● **Problem to work on**
In the entries below, the lines from the one with "potências emergentes, que tornaram" through the one with "por teleconferência, devido à pandemia em" are to be copied exactly; both ends count.

● **Dataset entries**
::::::
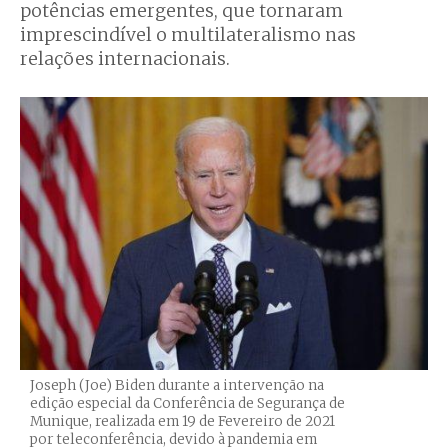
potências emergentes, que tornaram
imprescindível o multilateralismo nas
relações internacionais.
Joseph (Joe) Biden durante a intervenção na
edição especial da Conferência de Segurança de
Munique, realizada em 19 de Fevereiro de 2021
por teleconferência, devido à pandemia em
::::::
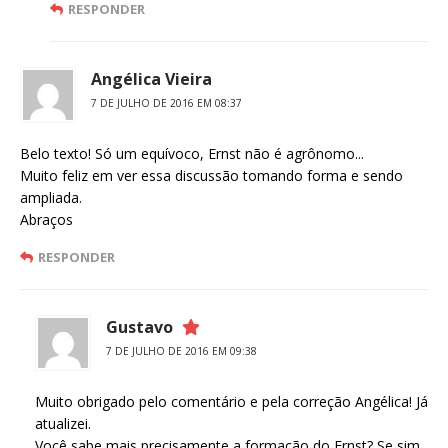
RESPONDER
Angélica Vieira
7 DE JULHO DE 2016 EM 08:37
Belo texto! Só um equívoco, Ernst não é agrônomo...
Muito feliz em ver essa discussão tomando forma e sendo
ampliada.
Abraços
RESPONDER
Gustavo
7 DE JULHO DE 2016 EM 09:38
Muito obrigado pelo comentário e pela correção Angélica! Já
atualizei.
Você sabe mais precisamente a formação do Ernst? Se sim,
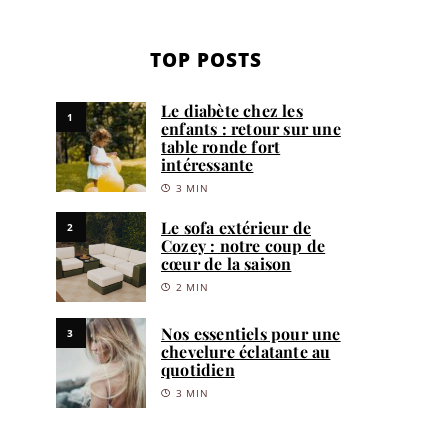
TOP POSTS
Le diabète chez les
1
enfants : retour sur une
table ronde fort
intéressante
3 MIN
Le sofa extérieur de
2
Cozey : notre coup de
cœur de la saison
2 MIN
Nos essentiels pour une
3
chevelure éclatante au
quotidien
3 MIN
::::::
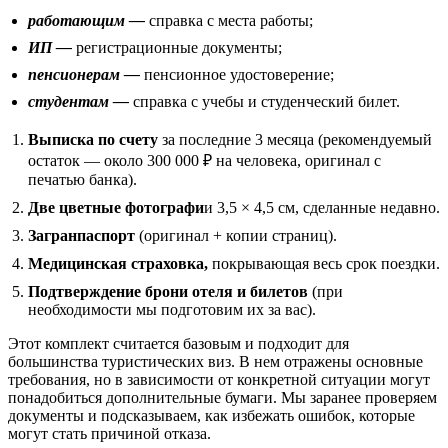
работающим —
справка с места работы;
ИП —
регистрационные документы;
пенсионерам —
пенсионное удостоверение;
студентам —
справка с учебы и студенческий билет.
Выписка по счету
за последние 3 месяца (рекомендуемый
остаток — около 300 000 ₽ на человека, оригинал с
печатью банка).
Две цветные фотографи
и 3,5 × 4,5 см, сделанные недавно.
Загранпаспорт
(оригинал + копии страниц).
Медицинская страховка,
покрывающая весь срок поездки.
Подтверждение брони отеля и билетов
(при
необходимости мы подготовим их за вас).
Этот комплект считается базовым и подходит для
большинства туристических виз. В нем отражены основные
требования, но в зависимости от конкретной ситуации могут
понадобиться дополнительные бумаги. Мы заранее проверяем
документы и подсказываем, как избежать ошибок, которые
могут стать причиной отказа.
::::::
● **Response area**
potências emergentes, que tornaram
imprescindível o multilateralismo nas
relações internacionais.
Joseph (Joe) Biden durante a intervenção na
edição especial da Conferência de Segurança de
Munique, realizada em 19 de Fevereiro de 2021
por teleconferência, devido à pandemia em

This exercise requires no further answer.